Jumat, 25 Maret 2011

MAKALAH

PANCASILA SEBAGAI PARADIGMA


DISUSUN OLEH:

Muhammad agus nur
AKM. 0309037
KELAS 1 A

AKADEMI ANALIS KESEHATAN MUHAMMADIYAH MAKASSAR
2010



KATA PENGANTAR

Puji syukur saya panjatkan kehadirat Allah SWT, karena atas berkat dan rahmat-Nyalah sehingga makalah ini dapat terselesaikan tepat pada waktunya.
Makalah ini disusun untuk memenuhi tugas dari dosen mata kuliah Kewarganegaraan. Tak lupa pula saya ucapkan terima kasih kepada pihak-pihak yang telah membantu kelancaran pengerjaan makalah ini.
Seperti kata pepatah bahwa “tak ada gading yang tak retak” maka demikian halnya dengan makalah ini yang tentu masih sarat akan kesalahan dan kekurangan karena terbatasnya pengetahuan saya. Oleh sebab itu, kami sangat mengharapkan saran dan kritik yang bersifat konstruktif untuk menjadi lebih baik di masa yang akan datang.
Semoga makalah ini dapat memberikan manfaat bagi para pembaca pada umumnya, dan saya sendiri pada khususnya. Terima kasih.



Makassar, 28 April 2010


PENULIS





DAFTAR ISI

Halaman Judul 1
Kata Pengantar 2
Daftar Isi 3
BAB I PENDAHULUAN 4
BAB II PANCASILA SEBAGAI PARADIGMA 5
BAB III PENUTUP 10
TAMBAHAN:
PENDAPAT PENULIS TENTANG HUKUM DI INDONESIA 11
DAFTARPUSTAKA
BAB I
PENDAHULUAN

Pancasila sebagai paradigma dimaksudkan bahwa Pancasila sebagai system nilai acuan, kerangka-acuan berpikir, pola-acuan berpikir; atau jelasnya sebagai sistem nilai yang dijadikan kerangka landasan, kerangka cara, dan sekaligus kerangka arah/tujuan bagi bangsa Indonesia. Sebelum mengetahui bagaimana Pancasila sebagai Paradigma, perlu dipahami dahulu sejarahnya, sebagai berikut.
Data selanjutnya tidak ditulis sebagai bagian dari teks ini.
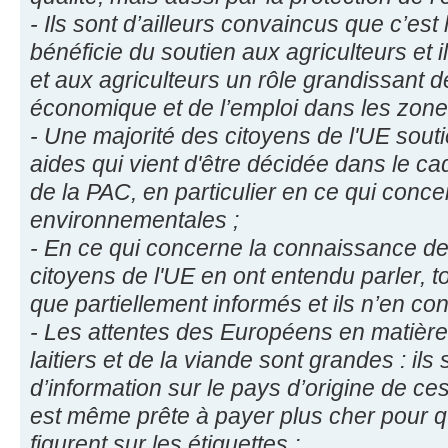
- Ils sont d’ailleurs convaincus que c’est 
bénéficie du soutien aux agriculteurs et il
et aux agriculteurs un rôle grandissant de
économique et de l’emploi dans les zones
- Une majorité des citoyens de l'UE soutie
aides qui vient d'être décidée dans le ca
de la PAC, en particulier en ce qui conc
environnementales ;
- En ce qui concerne la connaissance de
citoyens de l'UE en ont entendu parler, to
que partiellement informés et ils n’en con
- Les attentes des Européens en matière 
laitiers et de la viande sont grandes : il
d’information sur le pays d’origine de ces
est même prête à payer plus cher pour q
figurent sur les étiquettes ;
Sejarah Perjuangan Bangsa Indonesia sebagai Titik Tolak Memahami Asal Mula Pancasila

Asal mula Pancasila secara materil merupakan bagian tak terpisahkan dari sejarah perjuangan bangsa Indonesia, yaitu berupa nilai-nilai yang terkandung di dalam Pancasila; secara formal merupakan bagian tak terpisahkan dari sejarah pergerakan nasional yang berpuncak pada proklamasi kemerdekaan, yaitu berupa proses perumusan dan pengesahannya sebagai dasar filsafat Negara Kesatuan Republik Indonesia.
Secara materil, nilai-nilai Pancasila bermula dari tradisi hidup berdampingan (antar-yang-berbeda agama), toleransi umat beragama, persamaan haluan politik yang anti-penjajahan untuk mencita-citakan kemerdekaan, gerakan nasionalisme, dan sebagainya. Yang kesemuanya telah hidup dalam adat, kebiasaan, kebudayaan, dan agama-agama bangsa Indonesia.
Secara formal, perumusan Pancasila disiapkan oleh BPUPKI (29 Mei s.d. 1 Juni 1945) dan disahkan oleh PPKI (18 Agustus 1945). Asal mula Pancasila sebagai dasar filsafat negara dibedakan ke dalam:
(1) causa materialis, yaitu berasal dari dan terdapat dalam sejarah perjuangan bangsa Indonesia sebelum proklamasi kemerdekaan,
(2) causa formalis dan finalis, yaitu terdapat dalam sejarah perjuangan bangsa Indonesia sekitar proklamasi kemerdekaan,
(3) causa efisien, yaitu terdapat dalam sejarah perjuangan bangsa Indonesia setelah proklamasi kemerdekaan.


BAB II

PANCASILA SEBAGAI PARADIGMA

A. Pancasila sebagai Paradigma Pengembangan Ilmu Pengetahuan

Dengan memasuki kawasan filsafat ilmu, ilmu pengetahuan yang diletakkan di atas Pancasila sebagai paradigmanya perlu difahami dasar dan arah penerapannya, yaitu pada aspek ontologis, epistemologis, dan aksiologisnya.
Pada ontologisnya berarti hakikat ilmu pengetahuan merupakan aktivitas manusia Indonesia yang tidak mengenal titik-henti dalam upayanya untuk mencari dan menemukan kebenaran dan kenyataan yang utuh dalam dimensinya sebagai masyarakat, sebagai proses, dan sebagai produk. Sebagai masyarakat berarti mewujud dalam academic community; sebagai proses berarti mewujud dalam scientific activity; sebagai produk berarti mewujud dalam scientific product beserta aplikasinya.
Pada epistemologisnya berarti Pancasila dengan nilai-nilai yang terkandungnya dijadikan metode berpikir (dijadikan dasar dan arah berpikir) dalam mengembangkan ilmu pengetahuan, yang parameternya adalah nilai nilai yang terkandung dalam Pancasila itu sendiri.
Pada aksiologisnya berarti bahwa dengan menggunakan epistemology tersebut, kemanfaatan dan efek pengembangan ilmu pengetahuan secara negative tidak bertentangan dengan ideal Pancasila dan secara positif mendukung atau mewujudkan nilai-nilai ideal Pancasila.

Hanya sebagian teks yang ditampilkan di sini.